Sementara, Guru Besar Universitas Indonesia, Sulistyowati Irianto, yang juga memimpin sidang tersebut menuturkan, putusan majelis hakim MA yang mengabulkan permohonan uji materi SKB 3 Menteri tidak dapat diterima dengan keadilan.
“Perda telah melegitimasi tubuh perempuan sebagai alat politisasi instrumen hukum, ini merupakan bentuk intoleransi. Dengan demikian, mereka salah sasaran karena para siswa membutuhkan pendidikan akademik dan karakter yang berkualitas,” tutur Sulistyowati.
Baca Juga: Dari Budaya sampai Agama, Ini 4 Hal yang Hambat Perempuan Berkarier
Ia menyebutkan, seharusnya perempuan didorong untuk berkontribusi pada bangsa melalui kecerdasan ilmu pengetahuan, bukan kembali didomestikasi dari segi berpakaian.
Padahal, dalam UU RI Nomor 7 Tahun 1984, Indonesia telah mengimplementasikan The Convention on the Elimination of All Forms of Discrimination Against Women (CEDAW), yang lahir dari pengalaman diskriminasi perempuan dan diterapkan untuk membangun hak asasi perempuan dan hak asasi manusia.
“Berbagai bentuk pelanggaran hak anak, perempuan, kelompok minoritas, dan pemeluk agama Islam sendiri tidak dipertimbangkan,” ujar Sri.
Tekankan Nilai Satu Agama
Pada praktik sistem pendidikan yang mengacu pada UU No. 20 Tahun 2003 tentang Sistem Pendidikan Nasional, terlihat bagaimana pelaksanaannya mengacu pada nilai agama dan akhlak mulia, alih-alih kecerdasan.
Di UU tersebut, siswa diharapkan aktif mengembangkan potensi diri untuk memiliki kekuatan spiritual keagamaan dan hak mereka dalam memperoleh pendidikan agama sesuai yang dianut. Kemudian, pendidikan nasional didefinisikan berdasarkan Pancasila dan UUD 1945 yang berakar pada nilai-nilai agama, dan berfungsi mengembangkan watak dan peradaban kehidupan bangsa, dengan tujuan menjadikan peserta didik sebagai manusia beriman, bertakwa kepada Tuhan, dan berakhlak mulia.
Baca Juga: Konsep ‘Mindfulness’ dalam Islam Ajarkan Kesetaraan, Kebermanfaatan Manusia
Jika memang agama ditekankan sebagai bekal moral dalam mendidik anak, putusan MA belum mencerminkan itu. Terlepas dari mengontrol tubuh perempuan, mereka tidak mempertimbangkan keberagaman karena hanya memaknai toleransi berdasarkan cara pandang ajaran Islam, tanpa mengingat adanya hak kebebasan beragama.
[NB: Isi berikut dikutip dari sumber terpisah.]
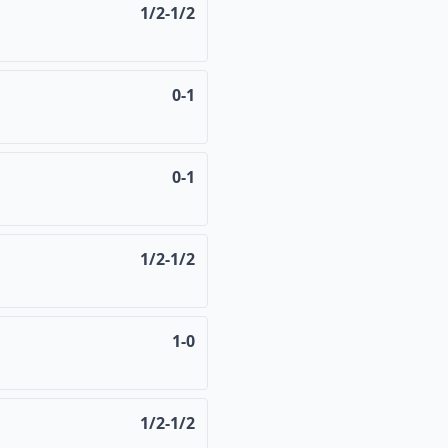
1/2-1/2
0-1
0-1
1/2-1/2
1-0
1/2-1/2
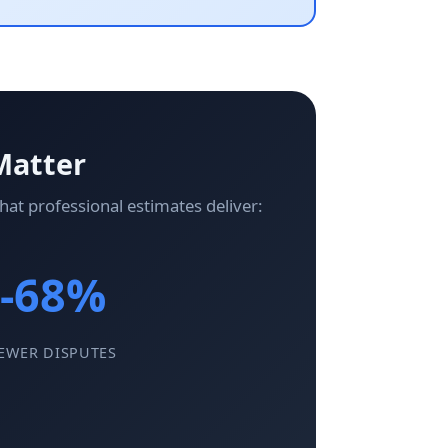
Matter
at professional estimates deliver:
-68%
EWER DISPUTES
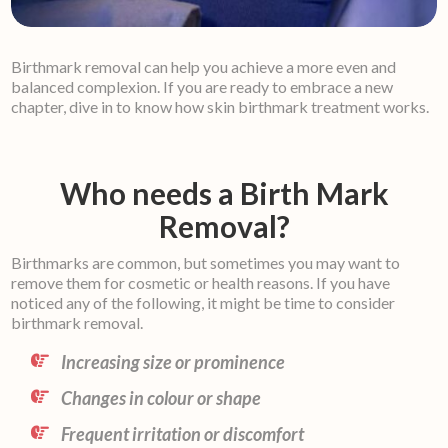
Birthmark removal can help you achieve a more even and
balanced complexion. If you are ready to embrace a new
chapter, dive in to know how skin birthmark treatment works.
Who needs a Birth Mark
Removal?
Birthmarks are common, but sometimes you may want to
remove them for cosmetic or health reasons. If you have
noticed any of the following, it might be time to consider
birthmark removal.
Increasing size or prominence
Changes in colour or shape
Frequent irritation or discomfort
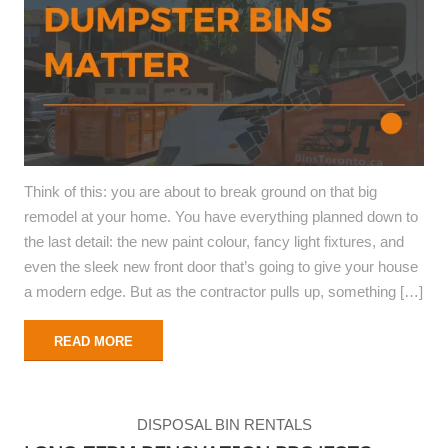
Think of this: you are about to break ground on that big
remodel at your home. You have everything planned down to
the last detail: the new paint colour, fancy light fixtures, and
even the sleek new front door that’s going to give your house
a modern edge. But as the contractor pulls up, something […]
READ MORE
DISPOSAL BIN RENTALS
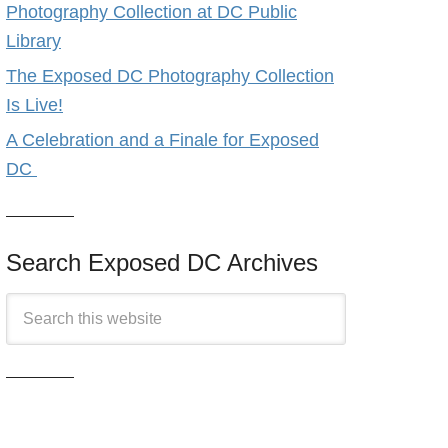
Photography Collection at DC Public
Library
The Exposed DC Photography Collection
Is Live!
A Celebration and a Finale for Exposed
DC
Search Exposed DC Archives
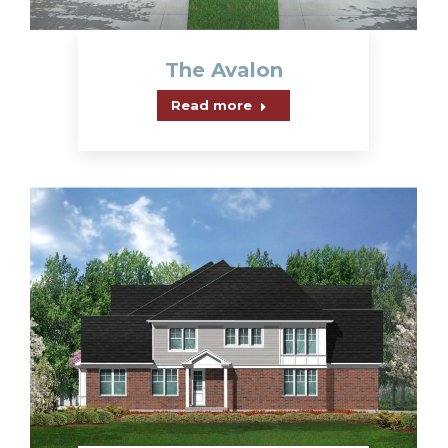
The Avalon
Read more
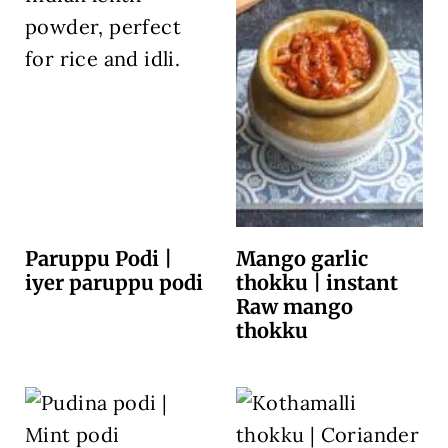
Paruppu Podi |
Mango garlic
iyer paruppu podi
thokku | instant
Raw mango
thokku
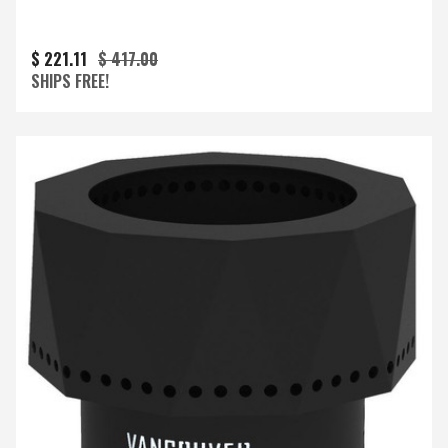
$ 221.11
$ 417.00
SHIPS FREE!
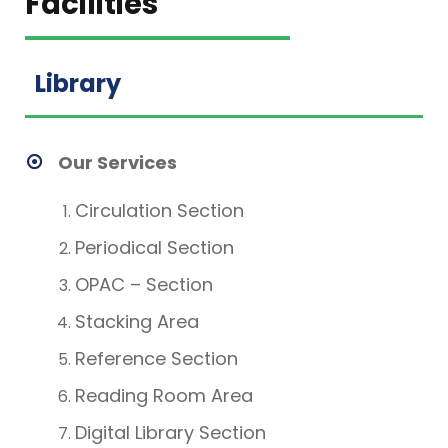
Facilities
Library
Our Services
Circulation Section
Periodical Section
OPAC – Section
Stacking Area
Reference Section
Reading Room Area
Digital Library Section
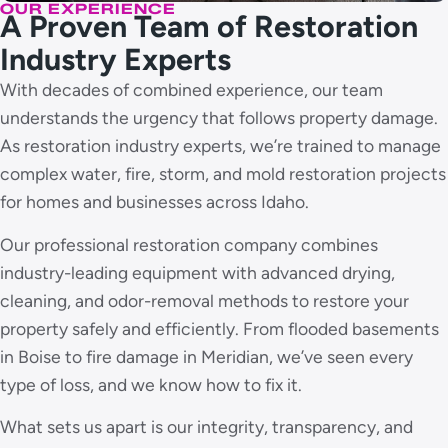
OUR EXPERIENCE
A Proven Team of Restoration
Industry Experts
With decades of combined experience, our team
understands the urgency that follows property damage.
As restoration industry experts, we’re trained to manage
complex water, fire, storm, and mold restoration projects
for homes and businesses across Idaho.
Our professional restoration company combines
industry-leading equipment with advanced drying,
cleaning, and odor-removal methods to restore your
property safely and efficiently. From flooded basements
in Boise to fire damage in Meridian, we’ve seen every
type of loss, and we know how to fix it.
What sets us apart is our integrity, transparency, and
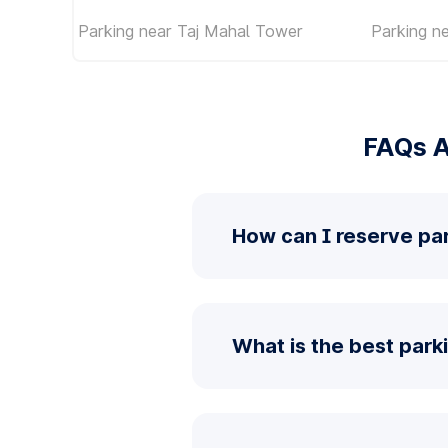
Parking near Taj Mahal Tower
Parking n
FAQs A
How can I reserve pa
What is the best par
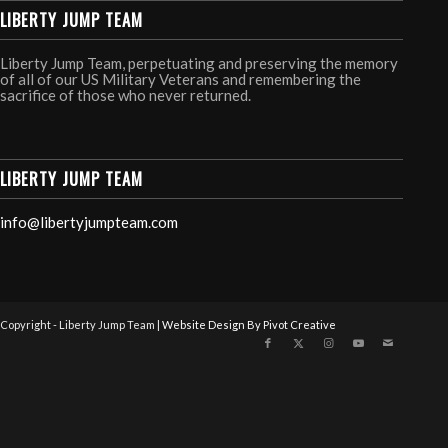
LIBERTY JUMP TEAM
Liberty Jump Team, perpetuating and preserving the memory
of all of our US Military Veterans and remembering the
sacrifice of those who never returned.
LIBERTY JUMP TEAM
info@libertyjumpteam.com
Copyright - Liberty Jump Team |
Website Design By Pivot Creative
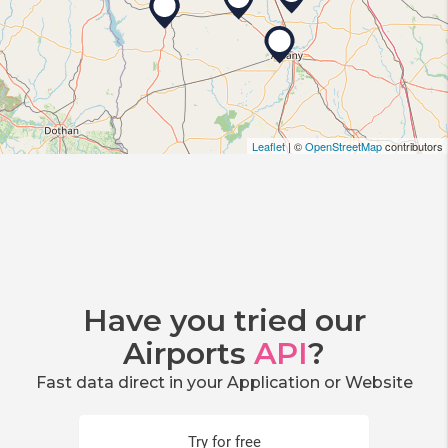
Leaflet
| ©
OpenStreetMap
contributors
Have you tried our
Airports
API
?
Fast data direct in your Application or Website
Try for free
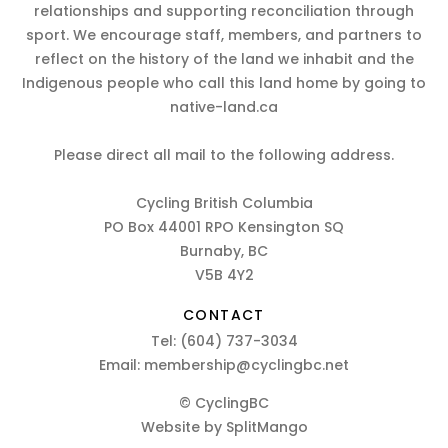
relationships and supporting reconciliation through
sport. We encourage staff, members, and partners to
reflect on the history of the land we inhabit and the
Indigenous people who call this land home by going to
native-land.ca
Please direct all mail to the following address.
Cycling British Columbia
PO Box 44001 RPO Kensington SQ
Burnaby, BC
V5B 4Y2
CONTACT
Tel:
(604) 737-3034
Email:
membership@cyclingbc.net
© CyclingBC
Website by
SplitMango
Pada kasus di SMKN 2 Padang, Sumatera Barat, terlihat sudut pandang majelis hakim dipengaruhi oleh nilai-nilai Islam sebagai agama mayoritas di Sumatera Barat. Dalam hal ini, budaya telah disamakan dengan praktik agama mayoritas.
Sementara pendidikan seharusnya menjembatani anak dalam memahami kebebasan memilih, dan memperkenalkan keberagaman latar belakang agama dan budaya untuk menciptakan nilai toleransi sejak dini.
Dosen Fakultas Hukum Universitas Muhammadiyah Malang, Cekli Setya Pratiwi menjelaskan, MA telah mencampurkan hak kebebasan beragama dan kebebasan berekspresi.
“Kesimpulan saya, MA belum mempertimbangkan dimensi HAM, khususnya terkait kebebasan beragama secara tuntas dan komprehensif,” katanya.